For many few years, I thought that if I trained myself to be skilled enough, then natural navigation would work in a point-to-point way. Start at Point A, use nature’s signs to follow as straight a path as possible to Point B. It’s such a lovely idea, but it doesn’t work dependably and that is why no navigators before instruments would choose it and indigenous navigators never do now. The problem is that if we miss point B by a few degrees our plan can start to unravel quite spectacularly. The best navigators never think in a point-to-point way, even when they have an electronic map in front of them, because it means ignoring the clues along the way. They improve the experience and safety by thinking about and sensing a bigger richer picture – and then leaning on lines.

Natural navigation can be remarkably accurate, especially with clear skies, but it works best when we pair signs with lines. A beginner can find a coastline using the sun after thirty seconds’ training (follow your shadow to the north coast, turn right, see you in the pub for lunch).

I’ve spent decades doing natural navigation exercises and challenges and I couldn’t promise to find Point B every time on cloudy days without using a line in the landscape. The joy of handrails is that it allows us to be more effective with less effort. It turns natural navigation from a difficult piano exam into a more of a jazz session.
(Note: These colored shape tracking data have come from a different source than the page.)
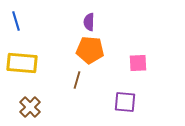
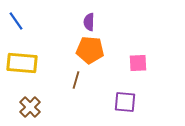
blue line: rotated 18 degrees counterclockwise
brown line: moved 1 px left
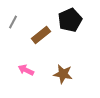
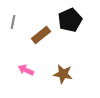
gray line: rotated 16 degrees counterclockwise
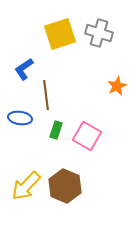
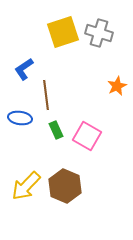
yellow square: moved 3 px right, 2 px up
green rectangle: rotated 42 degrees counterclockwise
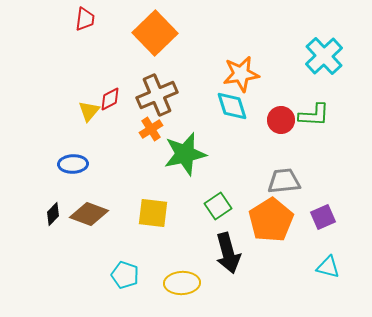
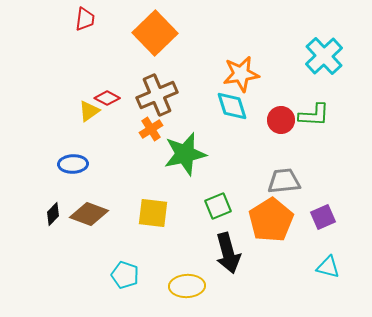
red diamond: moved 3 px left, 1 px up; rotated 55 degrees clockwise
yellow triangle: rotated 15 degrees clockwise
green square: rotated 12 degrees clockwise
yellow ellipse: moved 5 px right, 3 px down
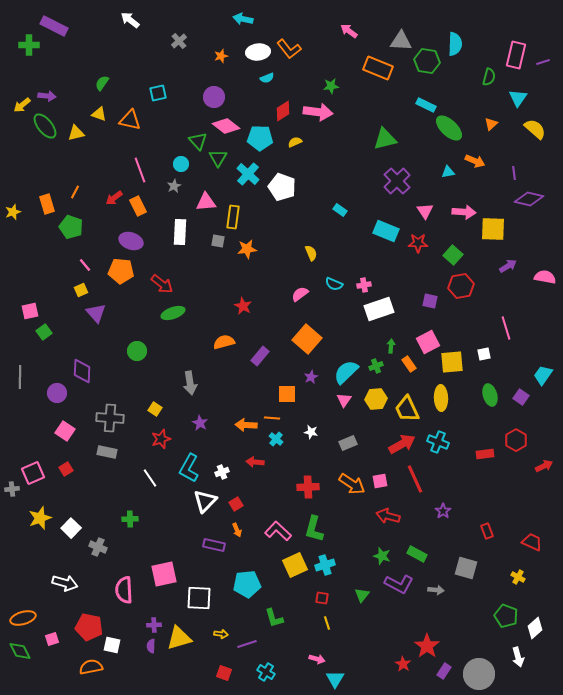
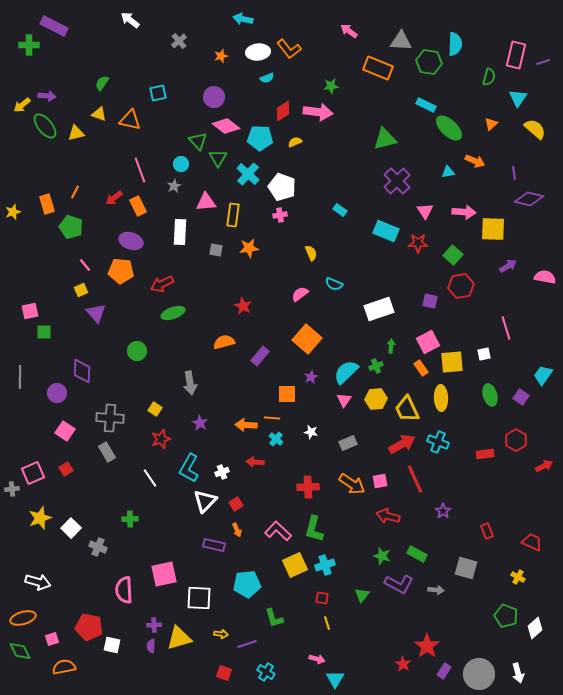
green hexagon at (427, 61): moved 2 px right, 1 px down
yellow rectangle at (233, 217): moved 2 px up
gray square at (218, 241): moved 2 px left, 9 px down
orange star at (247, 249): moved 2 px right, 1 px up
red arrow at (162, 284): rotated 115 degrees clockwise
pink cross at (364, 285): moved 84 px left, 70 px up
green square at (44, 332): rotated 35 degrees clockwise
orange rectangle at (409, 364): moved 12 px right, 4 px down
gray rectangle at (107, 452): rotated 48 degrees clockwise
white arrow at (65, 583): moved 27 px left, 1 px up
white arrow at (518, 657): moved 16 px down
orange semicircle at (91, 667): moved 27 px left
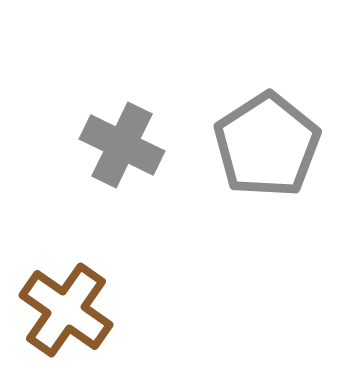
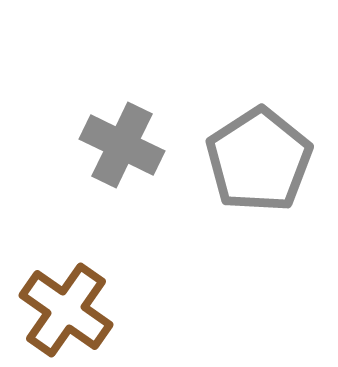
gray pentagon: moved 8 px left, 15 px down
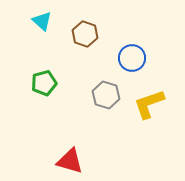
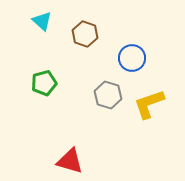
gray hexagon: moved 2 px right
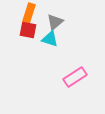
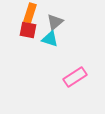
orange rectangle: moved 1 px right
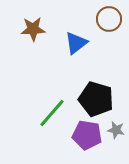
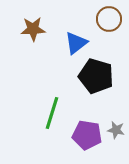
black pentagon: moved 23 px up
green line: rotated 24 degrees counterclockwise
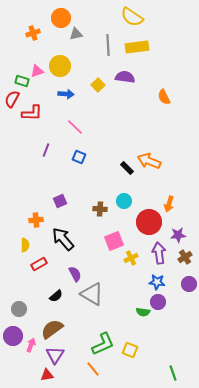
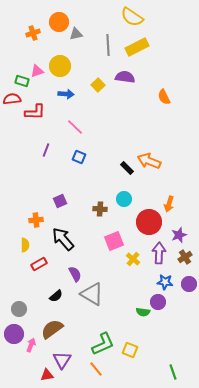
orange circle at (61, 18): moved 2 px left, 4 px down
yellow rectangle at (137, 47): rotated 20 degrees counterclockwise
red semicircle at (12, 99): rotated 54 degrees clockwise
red L-shape at (32, 113): moved 3 px right, 1 px up
cyan circle at (124, 201): moved 2 px up
purple star at (178, 235): moved 1 px right; rotated 14 degrees counterclockwise
purple arrow at (159, 253): rotated 10 degrees clockwise
yellow cross at (131, 258): moved 2 px right, 1 px down; rotated 24 degrees counterclockwise
blue star at (157, 282): moved 8 px right
purple circle at (13, 336): moved 1 px right, 2 px up
purple triangle at (55, 355): moved 7 px right, 5 px down
orange line at (93, 369): moved 3 px right
green line at (173, 373): moved 1 px up
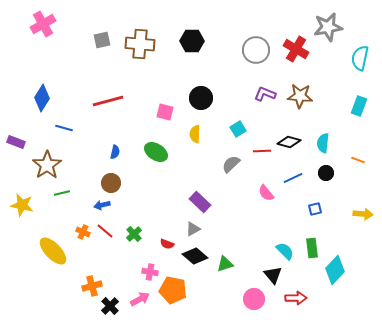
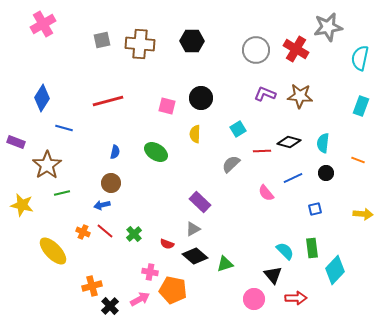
cyan rectangle at (359, 106): moved 2 px right
pink square at (165, 112): moved 2 px right, 6 px up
On my latest walk in Dorset, I had a bulletproof handrail in the northern edge of the lake below me. I knew that I could set off and explore in a carefree way, then find my way down to the lake and then turn left and I’d be reunited with my car. The fun thing is that it works even when we don’t know exactly where we’ve been in the intervening hours. So long as we know how to find the handrail and which way to turn on reaching it, we can get the navigation saxophone out and explore with a carefree smile.